# Introducing scuds ( Hyalella azteca) to snail tank.



## Konsa (8 May 2017)

Hello 
As per title thinking of culturing some scuds for my Asellus puffers to provide some diet variety. 
Will it be good idea to introduce them to my snail breeding planted tank (modified Betta duo)as I read that they may eat the plants and even the snails.
The tank is heavily fed on daily basis and there is plenty of debris for the scuds to feed of.
My idea is to use them as cleaning crew to  help break the snails waste as thay are messy with that much food.My worries are about the baby snails and plants 
Any advice highly welcome 
Regards Konstantin


----------



## dw1305 (9 May 2017)

Hi all, 





Konsa said:


> Will it be good idea to introduce them to my snail breeding planted tank (modified Betta duo) as I read that they may eat the plants and even the snails.

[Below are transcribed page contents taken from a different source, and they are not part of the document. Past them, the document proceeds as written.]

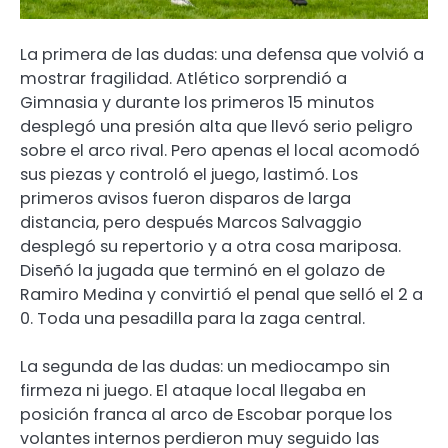
La primera de las dudas: una defensa que volvió a
mostrar fragilidad. Atlético sorprendió a
Gimnasia y durante los primeros 15 minutos
desplegó una presión alta que llevó serio peligro
sobre el arco rival. Pero apenas el local acomodó
sus piezas y controló el juego, lastimó. Los
primeros avisos fueron disparos de larga
distancia, pero después Marcos Salvaggio
desplegó su repertorio y a otra cosa mariposa.
Diseñó la jugada que terminó en el golazo de
Ramiro Medina y convirtió el penal que selló el 2 a
0. Toda una pesadilla para la zaga central.
La segunda de las dudas: un mediocampo sin
firmeza ni juego. El ataque local llegaba en
posición franca al arco de Escobar porque los
volantes internos perdieron muy seguido las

I haven't kept _Hyalella (_they don't enjoy soft water_),_ but I think they are <"pretty omnivorous">, and the (relatively) closely related _<"Dikerogammarus_"> is the "Killer shrimp" ._ 
_
I have both _<"Asellus aquaticus">_ and _<"Crangonyx pseudogracilis"> _and they are plant (and snail) safe_. _You are more than welcome to a starter pack of these.

cheers Darrel


----------



## Konsa (9 May 2017)

Thank you Darrel.
Will do a bit of reading on them and finish decorating here.Once I manage to put all tanks back in place will pm .
Regards Konsa


----------